== GIVEN DATA

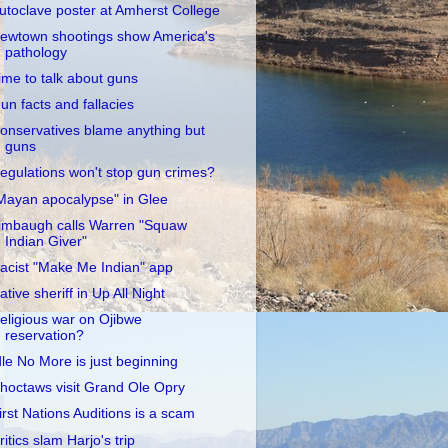
utoclave poster at Amherst College
ewtown shootings show America's
pathology
ime to talk about guns
un facts and fallacies
onservatives blame anything but
guns
egulations won't stop gun crimes?
Mayan apocalypse" in Glee
imbaugh calls Warren "Squaw
Indian Giver"
acist "Make Me Indian" app
ative sheriff in Up All Night
eligious war on Ojibwe
reservation?
dle No More is just beginning
hoctaws visit Grand Ole Opry
irst Nations Auditions is a scam
ritics slam Harjo's trip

====

■ WORK INSTRUCTIONS:
Copy each line of the data that contains the word "Indian", leaving the other lines out.

■ SOLUTION FOR THIS TASK:
Indian Giver"
acist "Make Me Indian" app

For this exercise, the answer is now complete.